Date 2012 and I waited in line for half an hour to get a drink at this election party I invited him to, and only one of us got IDed. But I couldn't blame his lack of interest on the lines, or the packed bar; date 2012 just didn't vote.

"Why not?" I tried to ask as nice as possible, dodging another hoard of excited white people.

He shrugged. "I don't know, I just...don't care, I guess."

I stared at him for a second, then glanced around the room to see if there were any other cute guys in the vicinity. "Why don't you care?"
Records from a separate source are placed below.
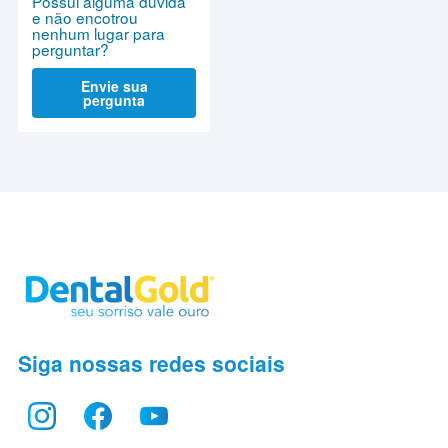
Possui alguma dúvida
e não encotrou
nenhum lugar para
perguntar?
Envie sua
pergunta
Siga nossas redes sociais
"Because...it just seems like we're switching hands; like there's no big difference from one politician to the next. It's still basically the same people in power. And it doesn't seem like it'll really affect me one way or the other."

His black v-neck fit wonderfully, and his face was dusted with the perfect amount of facial hair, so I tried to keep my tone sweet. "Okay. Let's say, you get some girl pregnant, and abortion is no longer legal. Don't you think that would affect you?"

He thought about it. "Yeah..." He gets quiet again, while everyone in the room hollered at Wolf Blitzer announcing Obama's victory in Vermont.

I wanted to scream, too, but figured there'd be time for that later. "So if you're not into politics, what are you into? What do you enjoy?" C'mon, give me something.

"I don't know. Like, friends, family...? I like my job. Sports, definitely."

I asked him questions about his friends and family; he talked about doing live comedy as we noshed and drank away from the crowd. We exchanged personal beliefs about the importance of not being a dick to other people. I was actually starting to enjoy him. When we returned to the election, he stopped talking again, and I went back to asking him questions.

While we both gazed at the largest screen in the room, everyone was the loudest they'd been all night, and drinks were more on the floor than in the cups. He looked at his watch and said, "yo, it's ten o'clock, I think I should head out. I don't really stay out late on weeknights."

"Oh, yeah, okay. Well, have a good night." Bull-shit.

What the fuck had just happened? As I asked my friend if I should have been offended, the entire room erupted while the giant check mark landed next to "Obama." Everyone screamed and hugged; all I could think about was the fact that politics may have ruined my date.


As I drove home, I realized that we did it- we were getting four more years.

I screamed the loudest and most high-pitched noise I could've screamed, then wondered if it would be another four years before I got laid.